Marinakis v Karypidou: High Court finds anti-Nottingham Forest campaign publications defamatory at common law

A coordinated anonymous campaign targeting the owner of Nottingham Forest FC carried defamatory meanings at the highest Chase level, the King's Bench Division has ruled.
Mr Justice Johnson handed down judgement on 20 May 2026 in Evangelos Marinakis v Eirini Karypidou & Ors [2026] EWHC 1192 (KB), resolving preliminary issues on meaning, defamatory character and the fact/opinion distinction across 17 publications forming the basis of a libel and unlawful means conspiracy claim valued between £1m and £5m.
The campaign and the parties
The claimant, Evangelos Marinakis, is the owner of Nottingham Forest FC and Olympiacos FC. He alleged that between November 2023 and March 2024 an anonymous campaign, ostensibly directed at Nottingham Forest supporters, published a series of allegations across three website articles, six YouTube videos, six X posts and two LED billboard vans driven around Nottingham on matchdays.
The first defendant, Eirini Karypidou, chairs both Aris Thessaloniki FC and the Hellenic Trade Council HETCO. The second defendant, Ari Harow, is a political consultant and founder of the third defendant, Sheyaan Consulting Limited, an international advocacy consultancy based in Israel. All defendants deny responsibility for the publications. The first defendant additionally disputes that they are defamatory; the second and third defendants accept defamation at common law but contest the statutory threshold under section 1(1) of the Defamation Act 2013.
Meanings established
Applying the Koutsogiannis principles and the Chase framework, Johnson J accepted the claimant's position on Chase level across the publications. The three website articles were found to bear, respectively: a Chase 1 assertion that Marinakis had hypocritically profited from transporting Russian oil whilst publicly condemning the invasion of Ukraine; a Chase 2 meaning that there were strong grounds to suspect his active involvement in trafficking 2.1 tonnes of heroin to Europe; and a Chase 1 meaning that he was the leader of a criminal organisation which used fraud, extortion, bribery, intimidation, match-fixing and a bomb attack on a referee's bakery to control Greek football.

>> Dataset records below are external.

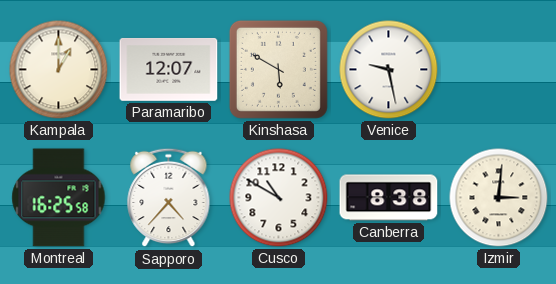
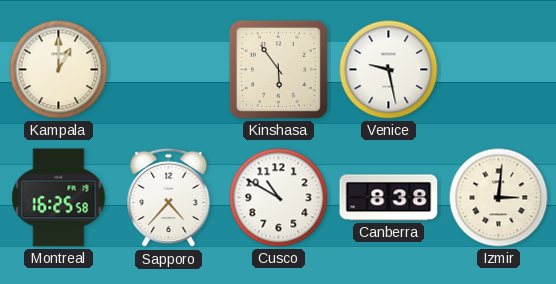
Paramaribo: 12:07 -> none
Kinshasa: 5:50 -> 5:54
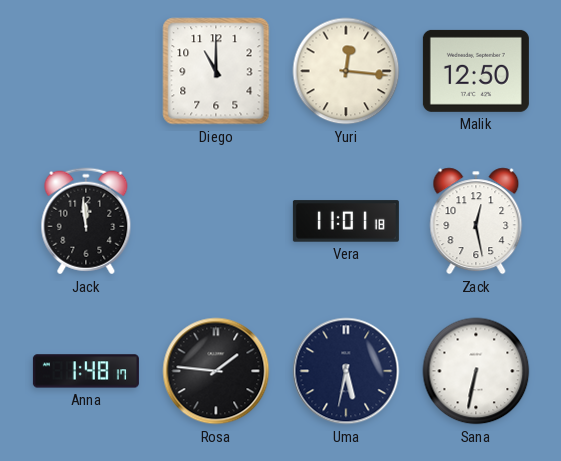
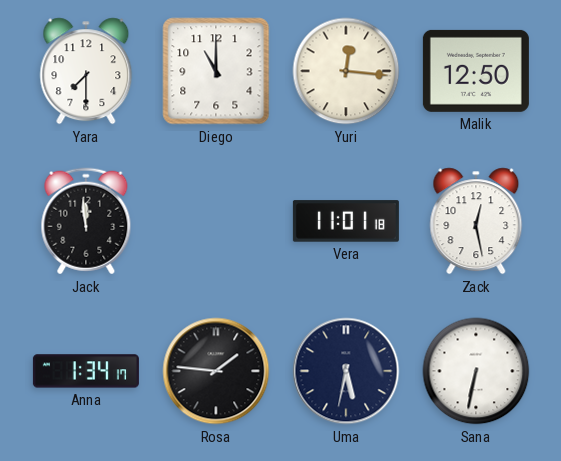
Yara: none -> 7:30
Anna: 1:48 -> 1:34
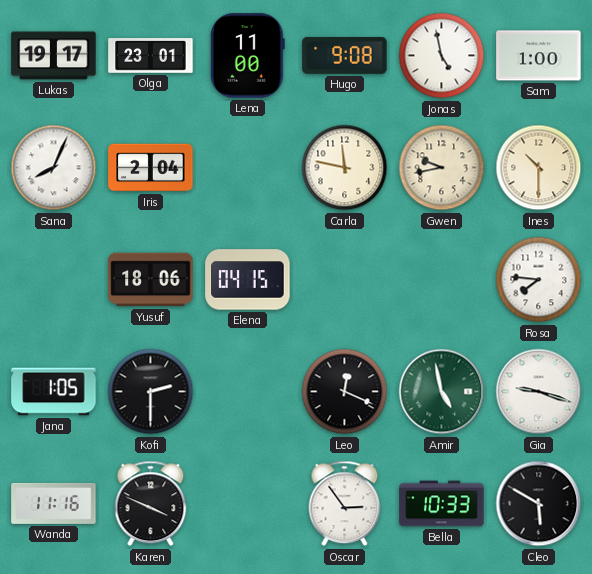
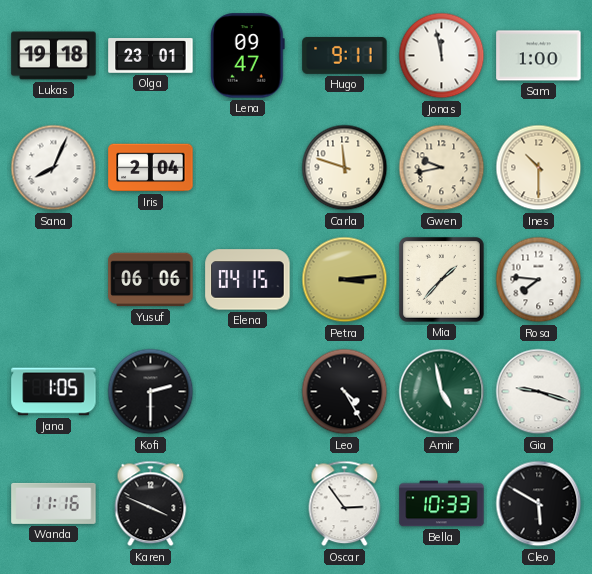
Lukas: 19:17 -> 19:18
Lena: 11:00 -> 09:47
Hugo: 9:08 -> 9:11
Jonas: 4:58 -> 11:58
Carla: 11:47 -> 11:48
Yusuf: 18:06 -> 06:06
Petra: none -> 3:14
Mia: none -> 1:37
Leo: 12:19 -> 4:25
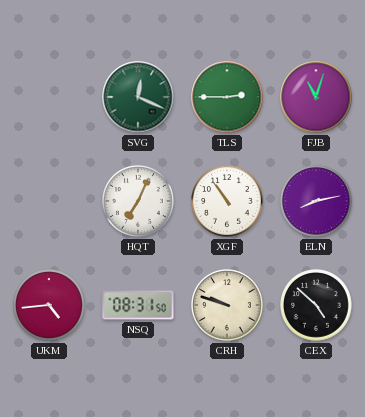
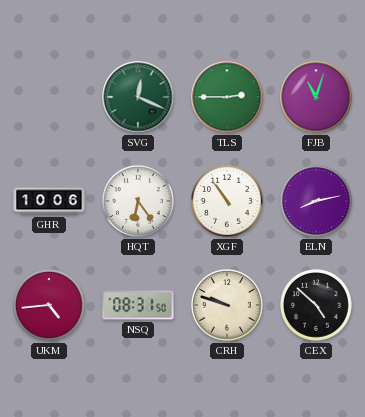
GHR: none -> 10:06
HQT: 7:04 -> 6:24
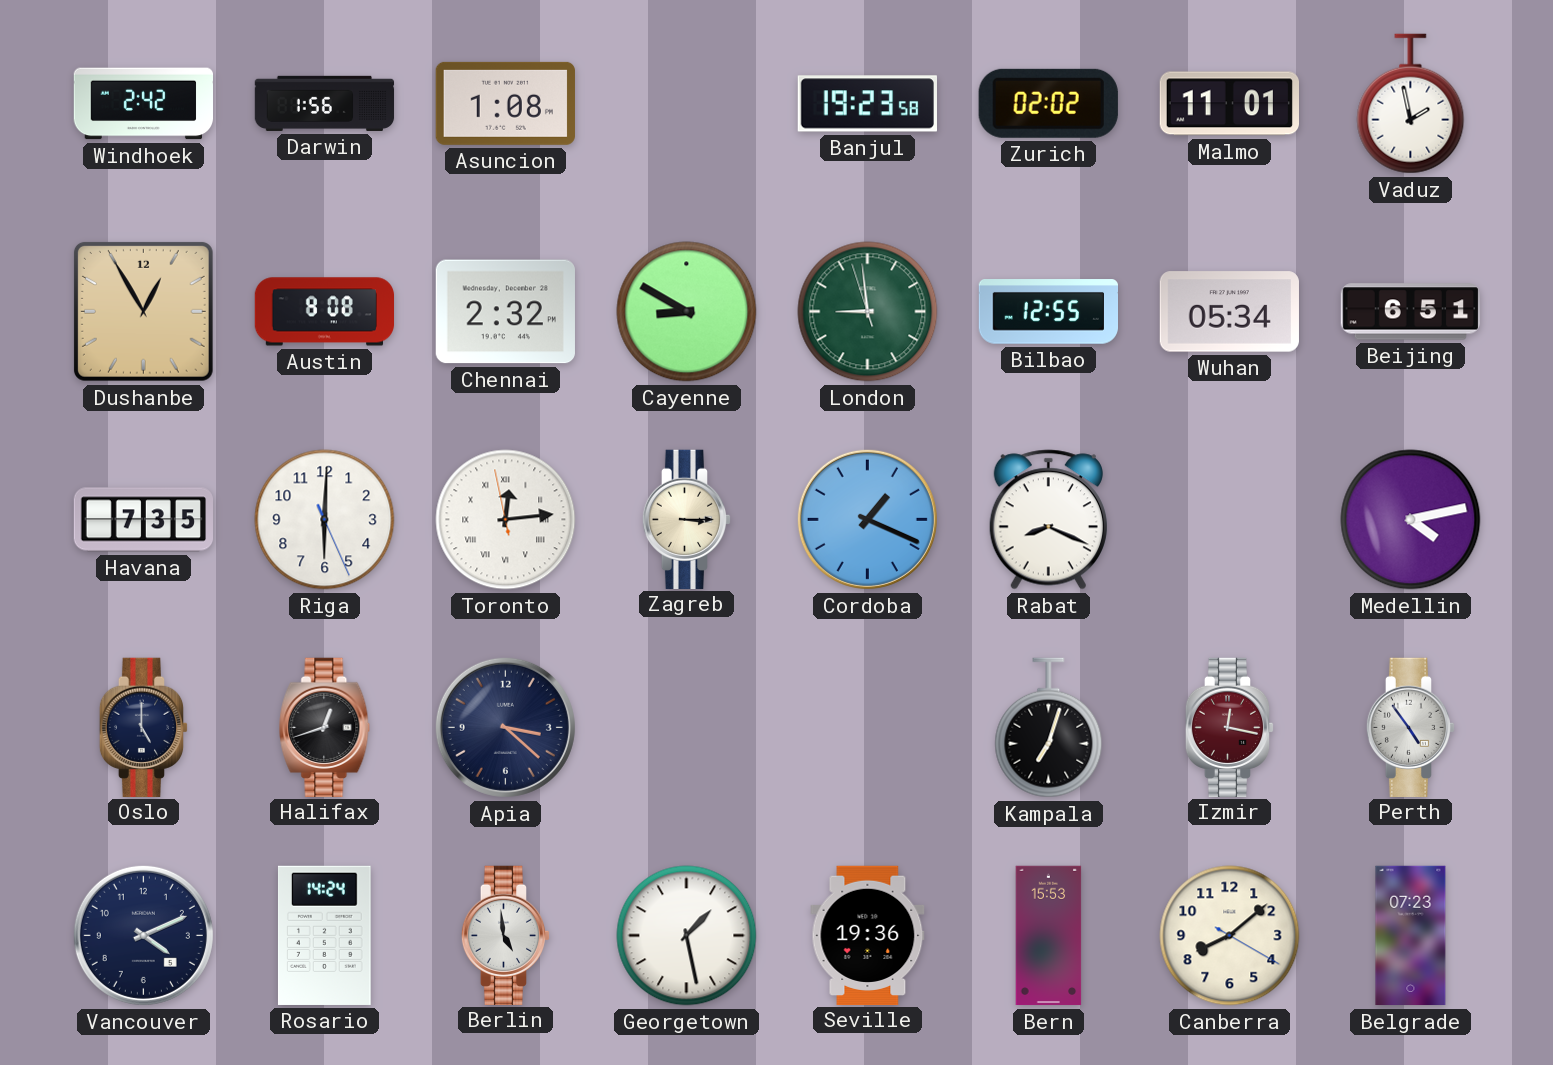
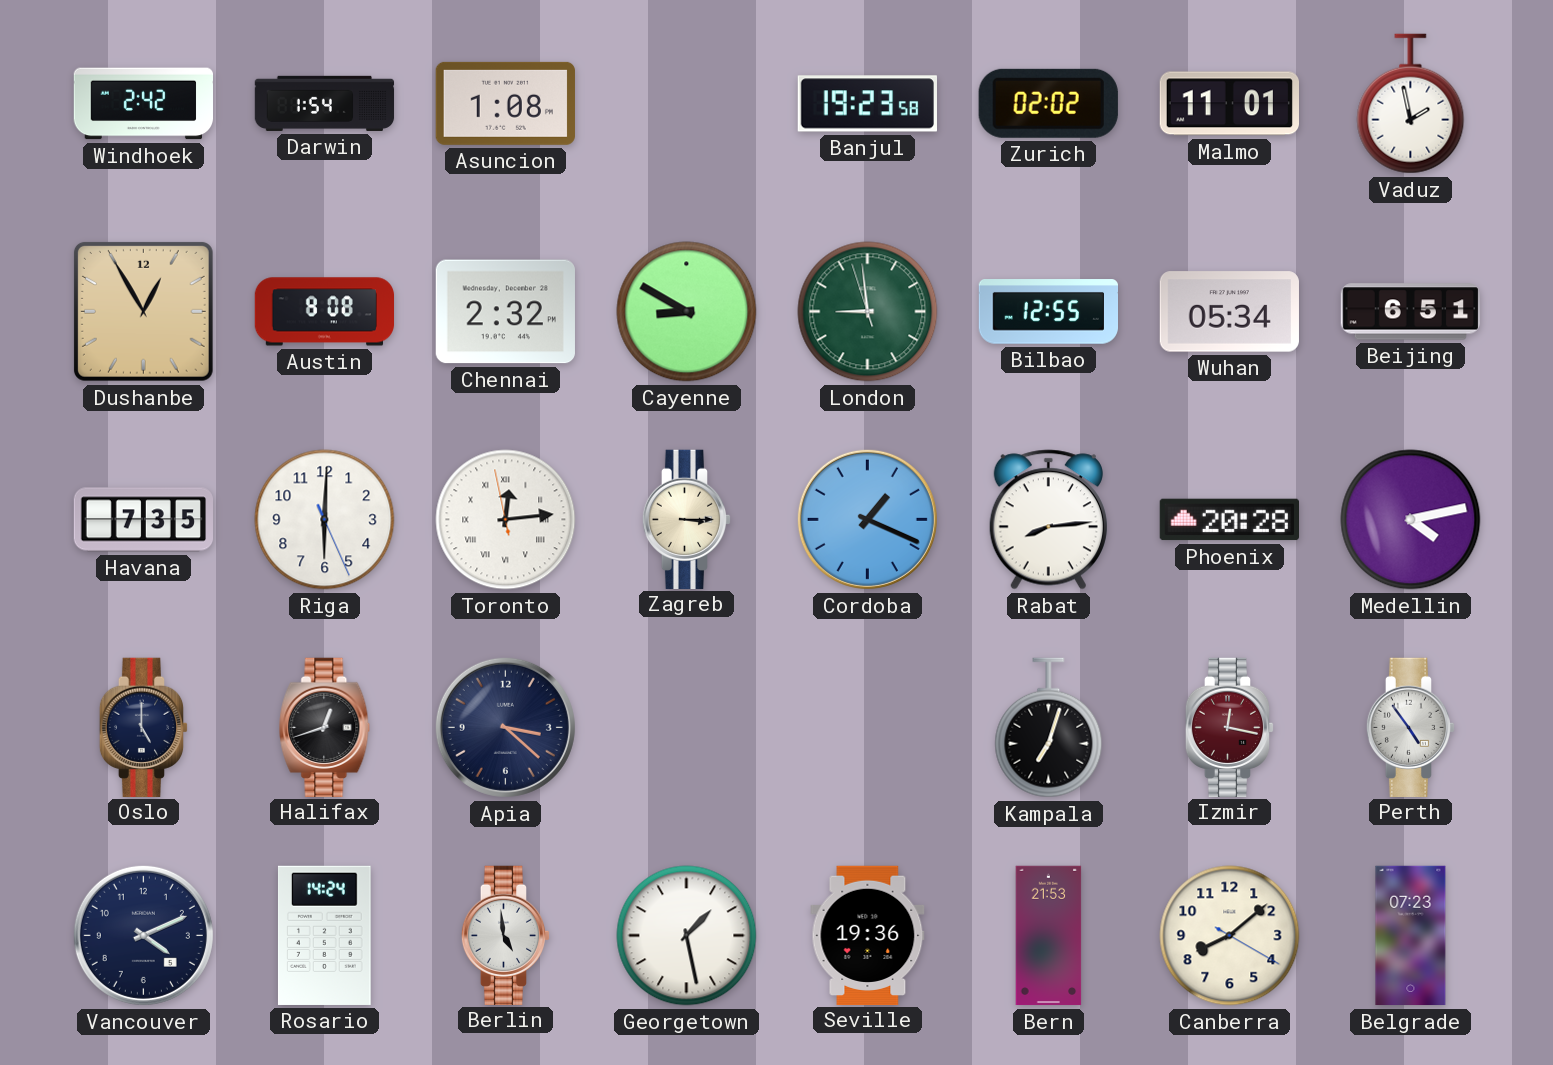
Darwin: 1:56 -> 1:54
Rabat: 8:19 -> 8:14
Phoenix: none -> 20:28
Bern: 15:53 -> 21:53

The first defendant had argued that the second website article reached no higher than Chase 3, pointing to question marks in the headline and first sentence. The court disagreed, noting that references to "startling evidence" of the claimant's "potential involvement" and to revelations that "further intensified suspicions" took the article squarely to Chase 2.
On fact versus opinion, Johnson J agreed that the words "cynically and hypocritically" in the first article were evaluative, but declined to allow those words to colour the whole piece. The factual substance of the Russia/Ukraine allegation supplied the basis for the expressed opinion; it did not transform the article into pure opinion.
Hyperlinks and the reasonable reader
A notable feature of the judgement is its treatment of hyperlinked material. The YouTube videos, X posts and billboards were brief publications that, for the most part, directed readers to the website. Johnson J held that the hypothetical reasonable reader would follow those hyperlinks, because the shorter publications either made no sense in isolation or plainly did not tell the whole story. The richer meanings of the website articles were therefore imported into those publications, a finding that substantially broadened the defamatory content attributed to each.
The third and fourth YouTube videos, which stood alone without functional hyperlinks, were treated on their own terms and found to mean, respectively, that the claimant was guilty of match-fixing and that he was an illegal drug trafficker.
Significance
The judgement is confined to the preliminary issues and makes no finding on truth or the ultimate outcome of the claim. Statements of case will now require amendment to reflect the established meanings. The substantive defences of truth, honest opinion and publication on a matter of public interest, advanced by the first defendant, remain to be determined at a later stage.